As I walked with the students and a couple fellow staff members down the streets of the University, passing out organizational information and candy to those who had come to enjoy the annual parade, I started thinking about the word Homecoming. What exactly does it mean to the University and its constituents? Do the students, alumni, faculty and staff really think of the University as home? Or is the word just a representation of an annual celebration of school pride, with a slice of football and a sprinkle of Greek domination?

We are often told that home is where the heart is. But, what are our options? Does this mean emotional attachment to a location or, literally, wherever the heart is? Is it, maybe, as simple as permanent residence? As the marching band sounded off in the distance, and the smell of hotdogs started to radiate from the football stadium, I realized that in all cases it is a sense of comfort.

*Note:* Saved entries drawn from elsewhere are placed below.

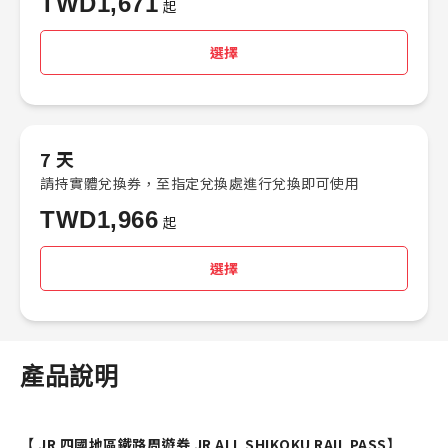
TWD
1,671
起
選擇
7 天
請持實體兌換券，至指定兌換處進行兌換即可使用
TWD
1,966
起
選擇
產品說明
【 JR 四國地區鐵路周遊券 JR ALL SHIKOKU RAIL PASS
】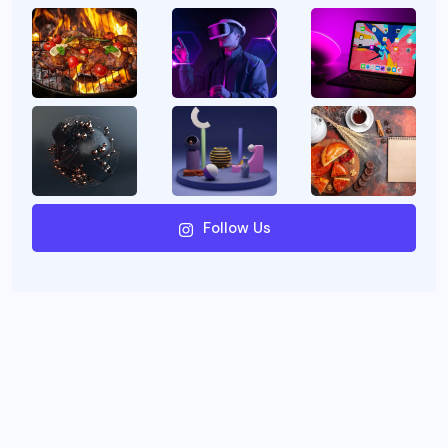
Follow Us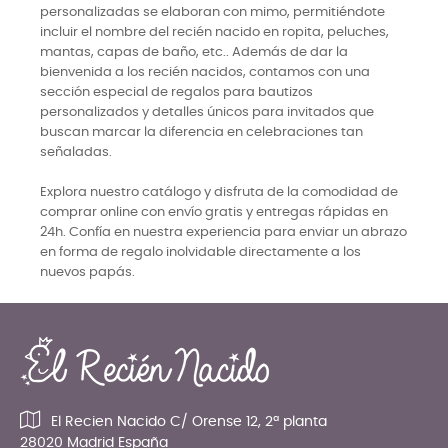
personalizadas se elaboran con mimo, permitiéndote
incluir el nombre del recién nacido en ropita, peluches,
mantas, capas de baño, etc.. Además de dar la
bienvenida a los recién nacidos, contamos con una
sección especial de regalos para bautizos
personalizados y detalles únicos para invitados que
buscan marcar la diferencia en celebraciones tan
señaladas.
Explora nuestro catálogo y disfruta de la comodidad de
comprar online con envío gratis y entregas rápidas en
24h. Confía en nuestra experiencia para enviar un abrazo
en forma de regalo inolvidable directamente a los
nuevos papás.
El Recien Nacido C/ Orense 12, 2ª planta
28020 Madrid España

Whether the attachment is a blood line, familiarity, or a solid connection to the self in the moment, the idea of home is a pleasant one when based on the above declaration. So, I continued by asking myself, where is my home? Is it in St. Louis where I grew up? Is it in Springfield where I have spent the majority of the last ten years of my life? Is it in Long Creek, South Carolina where I acquired a strength that redefined my idea of existence? Or is it anywhere I happen to be in the moment?

At the end of a long day, I look forward to going to my one-bedroom apartment in Springfield. Therefore, I assumed this was my definition of home. But, after some reflection, I realized that home actually means going to a place where I find comfort, and confidence, in being myself. And, truthfully, that can be anywhere I want it to be.